After perusing some of the message boards on SparkPeople lately, and reading several fitness-oriented blogs and women's issue-oriented blogs, I have been thinking a lot about body image, body types, and how we think about these things (individually and as a culture). While I have always been generally happy with my body, I have my moments, like everyone else.
Thankfully, I was raised in a health-conscious household, and my mother especially was always trying to enforce healthy habits. A healthy body image was part of this. My mother always told me it was not worth it to be thin if I was not healthy. Exercise and a healthy diet were crucial, and how your body looked was not emphasized. I realize now that I am older that this attitude has helped me really accept myself and have a healthy attitude toward my body and my health.

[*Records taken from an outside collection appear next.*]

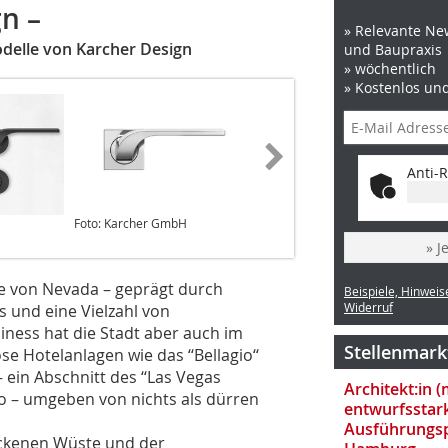
n –
» Relevante New
delle von Karcher Design
und Baupraxis
» wöchentlich
» Kostenlos un
Anti-R
Foto: Karcher GmbH
Foto: Karcher GmbH
» J
te von Nevada – geprägt durch
Beispiele, Hinweis
Widerruf
 und eine Vielzahl von
ness hat die Stadt aber auch im
Stellenmark
öse Hotelanlagen wie das ‘‘Bellagio‘‘
– ein Abschnitt des ‘‘Las Vegas
Architekt:in 
wo – umgeben von nichts als dürren
entwurfsstar
Ausführungsp
ockenen Wüste und der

If anything, lately, I have been wishing that I was not as thin! I am not super-skinny, but I have never been very curvaceous either. I would not mind if I was a little more on the Marilyn Monroe side of things...bodies like that always look so feminine and beautiful to me. But, beauty comes in all shapes and sizes and it is best to be at your natural healthy body type, whatever that is.
My occasional longings for more curves have me thinking about something that my grandfather said to me when I was about 16. I was walking around the neighborhood with my grandfather and my mother, and my grandfather commented to my mother that I was becoming a beautiful young lady and that I looked good because I "wasn't skinny." For a moment this caught me off guard. Among nearly all the girls my age, "not skinny" was NOT a compliment! Not skinny implied....fat! and we lived in a culture where fat was a terrible thing. So how could I be beautiful and "not skinny?"
I thought about what my grandfather said, and I realized that when he was growing up, "skinny" probably would have been a negative term referring to women who looked underweight or undernourished. Over time, it had morphed into a compliment as being thin became more fashionable. As I think about it now, I think me grandfather's comment reflects a healthier attitude about women and their bodies by appreciating our natural curves.
It's good to question what we have been told is beautiful and look at it from a different perspective. I have always believed that healthy is beautiful, whatever physical form it might take. Diversity in shapes and sizes is was makes us unique and truly beautiful, including when we are "not skinny."